Only a handful of seats are needed to get the Left into power. Labour may actually be the recipient of these few seats. The Maori Party should lose its List seat and gains in Christchurch and Auckland for labour

pat said...

@ Richard

probably not, and i have no problem with that.....its who they tax and what it is spent on that matters....and am fairly confident there wouldn't have been tax cuts and a war on the public services

Anonymous said...

Good to see some jokers thinking Labour will win in 2017. Excellent joke

AB said...

Anonymous at 12:50:
"I will not give my vote to National, NZ first or the Greens so it looks like I become a non-voter."

Reply by Anonymous at 09:35
"Which means you've become a de facto National voter and a de facto TPPA supporter. Don't like the TPPA and are angry at Labour - vote Green or New Zealand First. But for heaven's sake, vote."

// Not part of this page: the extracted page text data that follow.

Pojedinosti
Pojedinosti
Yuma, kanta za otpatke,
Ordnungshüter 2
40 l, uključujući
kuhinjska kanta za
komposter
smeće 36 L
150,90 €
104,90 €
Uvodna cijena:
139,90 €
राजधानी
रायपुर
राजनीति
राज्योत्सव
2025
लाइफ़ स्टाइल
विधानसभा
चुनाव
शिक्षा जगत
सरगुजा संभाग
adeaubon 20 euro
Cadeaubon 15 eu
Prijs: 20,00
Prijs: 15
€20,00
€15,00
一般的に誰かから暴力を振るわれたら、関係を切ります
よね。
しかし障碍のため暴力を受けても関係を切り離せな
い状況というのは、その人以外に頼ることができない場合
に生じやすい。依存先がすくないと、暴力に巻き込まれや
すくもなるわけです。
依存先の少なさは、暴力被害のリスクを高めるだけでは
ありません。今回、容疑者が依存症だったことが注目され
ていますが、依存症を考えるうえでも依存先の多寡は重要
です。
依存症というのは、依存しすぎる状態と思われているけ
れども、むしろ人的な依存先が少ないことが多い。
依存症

Yes - please "Anonymous at 12:50", please vote for the least worst. Don't join the missing million.

Hi Vis. said...

I refer to two Winstons. I in army speak " say again " that of Churchill's last line of his famous quote." But it is,perhaps,the end of the beginning." The Northland by-election, the work of another Winston called Peters, the TPPA protest of the " fourth of February ", the rolling strikes on the western seaboard of the USA ,the bus drivers strike on Friday in Auckland, the polling in the USA might deem to be just that, " the end of the beginning."
There are rumours afoot in Whangarei in inner circles as we speak and I hope they might be affirmed. Perhaps we will see another order out of left field. A " New Coalition " Government in 2017. I hope and pray.

tyke15 said...

Most objections to our flag appear to involve it's supposed likeness to the Australian (see Richie McCaw's comments about when he decided we needed a new one for an example).
Those who can't tell the difference bewtween a flag with four red stars and one with six white stars ought to visit Specsavers before they next get behind the wheel of a car.
And there's absolutely nowt wrong with it (the one wth four red stars).